[Dataset records]
-----
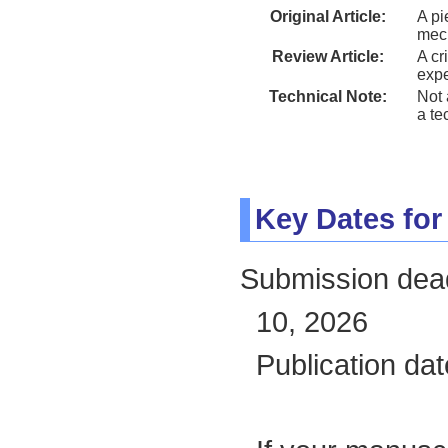
Original Article:
A pi
mec
Review Article:
A cr
exp
Technical Note:
Not 
a te
Key Dates for
Submission deadl
10, 2026
Publication da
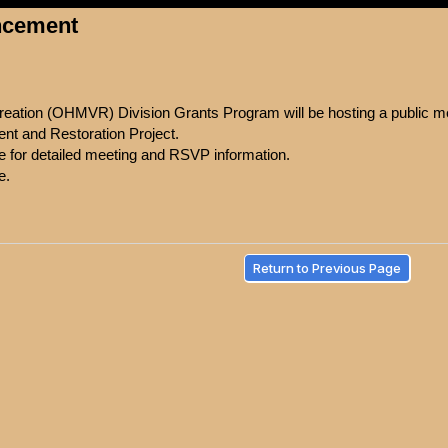
ncement
eation (OHMVR) Division Grants Program will be hosting a public mee
nt and Restoration Project.
ce for detailed meeting and RSVP information.
e.
Return to Previous Page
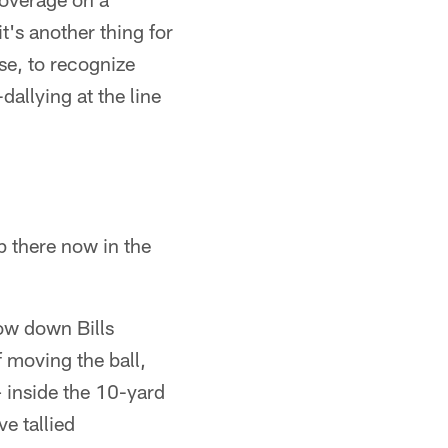
t's another thing for
ase, to recognize
allying at the line
up there now in the
ow down Bills
 moving the ball,
– inside the 10-yard
ve tallied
-----
Exercise requirements: Locate "Key Dates for" in the entries above. Copy, exactly and only, the lines from that line to the end, leaving out the pictures.

Result:
Key Dates for
Submission deadl
10, 2026
Publication da
ncement
eation (OHMVR) Division Grants Program will be hosting a public mee
nt and Restoration Project.
ce for detailed meeting and RSVP information.
e.
Return to Previous Page
t's another thing for
ase, to recognize
allying at the line
up there now in the
ow down Bills
 moving the ball,
– inside the 10-yard
ve tallied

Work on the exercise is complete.